# Fishing in Georgetown, DC



## combatcatcher (Sep 17, 2003)

Does anyone know if you can fish along the original strecth of the C&O canel in georgetown behind "The Shops ofGeorgetown" I don't want to keep any fish but i spotted some carp in there that had to be pushing 10 to 14lbs. Its the section between Wisconsin and 33rd and there's a dirt path for walking and riding bikes right next to it. I wanna go in there and hook a 10lb+ carp on my fly rod. Thanks in advance.


----------



## elhazzja (Dec 14, 2004)

i have seen people fishing their.... This was last summer.....


----------



## TunaFish (Aug 16, 2001)

Years ago, I saw a dude fished there and caught some big cats. You can clearly see some big fishes in there. I wonder about fishing licenses though, but then I doubt DNR will hang out in tourist area looking for poachers.


----------



## Huntsman (Mar 6, 2003)

*License*

DC requires you to have a license to fish any waters there.... You can get a license @ any tackle shop I believe or there is a hardware store on 8th or 6th and Hst N.E. easily accessible. Take North Capitol to Hst and make a right.

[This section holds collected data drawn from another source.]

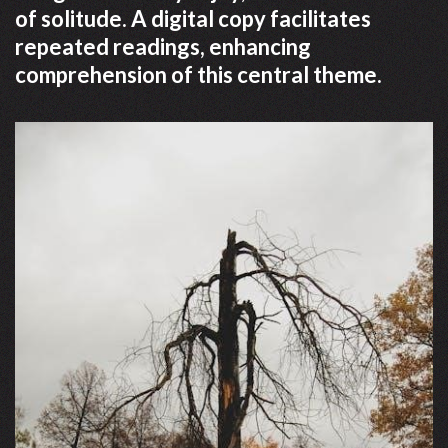
of solitude. A digital copy facilitates
repeated readings, enhancing
comprehension of this central theme.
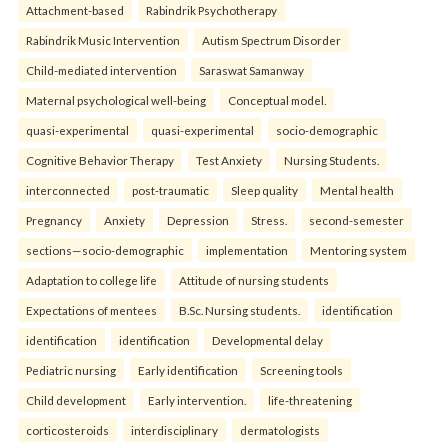
Attachment-based
Rabindrik Psychotherapy
Rabindrik Music Intervention
Autism Spectrum Disorder
Child-mediated intervention
Saraswat Samanway
Maternal psychological well-being
Conceptual model.
quasi-experimental
quasi-experimental
socio-demographic
Cognitive Behavior Therapy
Test Anxiety
Nursing Students.
interconnected
post-traumatic
Sleep quality
Mental health
Pregnancy
Anxiety
Depression
Stress.
second-semester
sections—socio-demographic
implementation
Mentoring system
Adaptation to college life
Attitude of nursing students
Expectations of mentees
B.Sc. Nursing students.
identification
identification
identification
Developmental delay
Pediatric nursing
Early identification
Screening tools
Child development
Early intervention.
life-threatening
corticosteroids
interdisciplinary
dermatologists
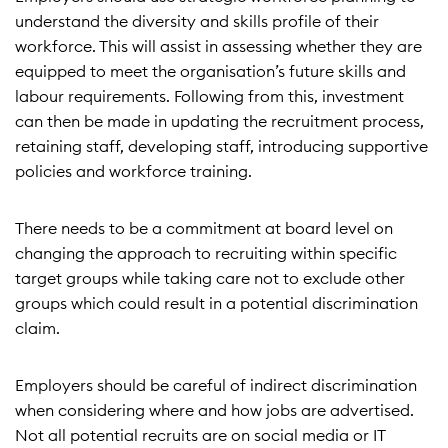
understand the diversity and skills profile of their
workforce. This will assist in assessing whether they are
equipped to meet the organisation’s future skills and
labour requirements. Following from this, investment
can then be made in updating the recruitment process,
retaining staff, developing staff, introducing supportive
policies and workforce training.
There needs to be a commitment at board level on
changing the approach to recruiting within specific
target groups while taking care not to exclude other
groups which could result in a potential discrimination
claim.
Employers should be careful of indirect discrimination
when considering where and how jobs are advertised.
Not all potential recruits are on social media or IT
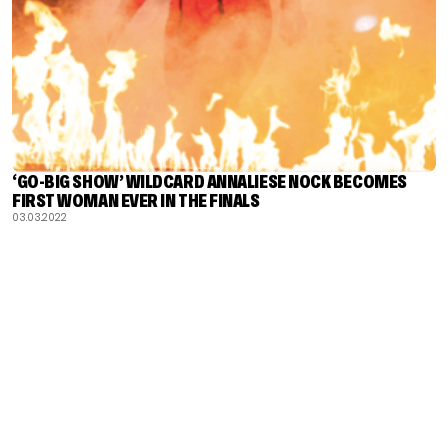
‘GO-BIG SHOW’ WILDCARD ANNALIESE NOCK BECOMES
FIRST WOMAN EVER IN THE FINALS
03.03.2022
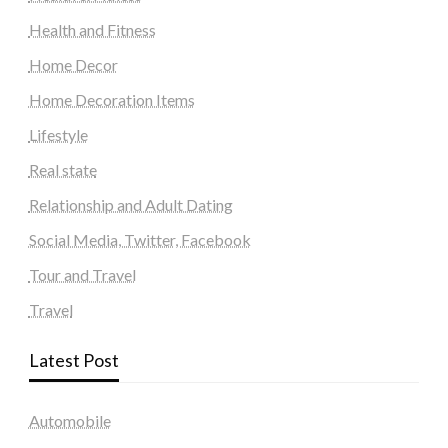
Health and Fitness
Home Decor
Home Decoration Items
Lifestyle
Real state
Relationship and Adult Dating
Social Media, Twitter, Facebook
Tour and Travel
Travel
Latest Post
Automobile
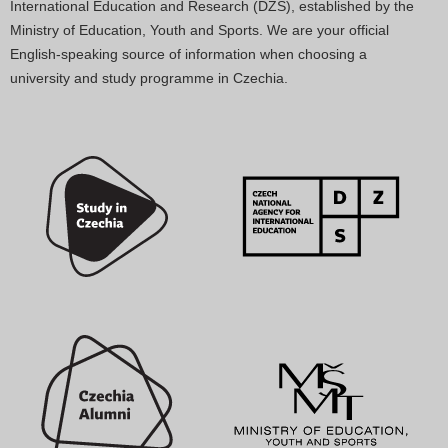
International Education and Research (DZS), established by the
Ministry of Education, Youth and Sports. We are your official
English-speaking source of information when choosing a
university and study programme in Czechia.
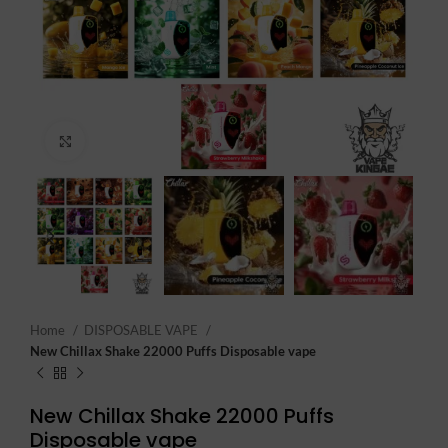
Click to enlarge
Home
DISPOSABLE VAPE
New Chillax Shake 22000 Puffs Disposable vape
New Chillax Shake 22000 Puffs
Disposable vape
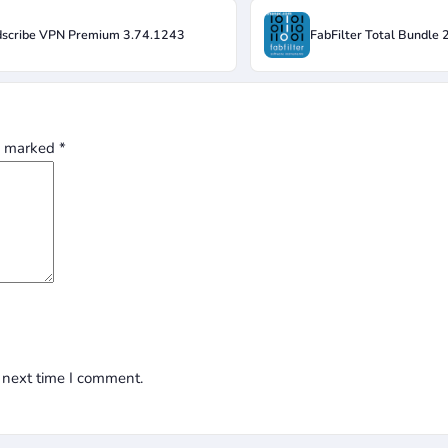
scribe VPN Premium 3.74.1243
FabFilter Total Bundle
re marked
*
 next time I comment.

Follow until you get to Murry's about 2more blocks on your left you'll see the hardware store.. usually has fishing gear in the window along w/ rakes, shovels, hoes - not the buying type...LOL.. j/k.


----------



## Andre (Mar 15, 2003)

*You just need*

A D.C. licenses that's all 
BTW there alot of monster carps in the canal from g-town to fletchers boat house...Let us now how you make out


----------



## Fishbreath (Nov 11, 2004)

Like Andre said, ton of carp there. Instead of driving all over creation, just go up Canal Road to Fletchers Boat house and get your license there.


----------



## captmikestarrett (Apr 28, 2004)

*Offbeat Angler*

You should read the Offbeat Angler by Sebastian O Kelly (Tissy Furnes) and se how to use a mulberry fly for giant golden buffalo. They will take flies well. Early season the mulberry fly is the best and later a muddler minnow or a giant ant will work very well. Try it and you will like it. But beware they are like bonefish and get very selective and skiddish. But once hooked they will fight you very hard.. Good Luck.

Capt Mike


----------



## Fishbreath (Nov 11, 2004)

Way too late in the season for Mulberries but the good Capt. makes an excellent point. When I was a kid, I used to ride my bike up the towpath on the C&O Canal looking for overhanging Mulberry trees. Once found, I'd wait till the berries ripened and use light line along with a really small double or treble hook with one hook snipped off. Then I'd add a couple of mulberries on it covering the small hooks and drop it into the water *without any weight at all*. That is key!! Almost as soon as the mulberries hit the water, a big old carp would _*sluuuurp*_ it in and then we were off to the races....


----------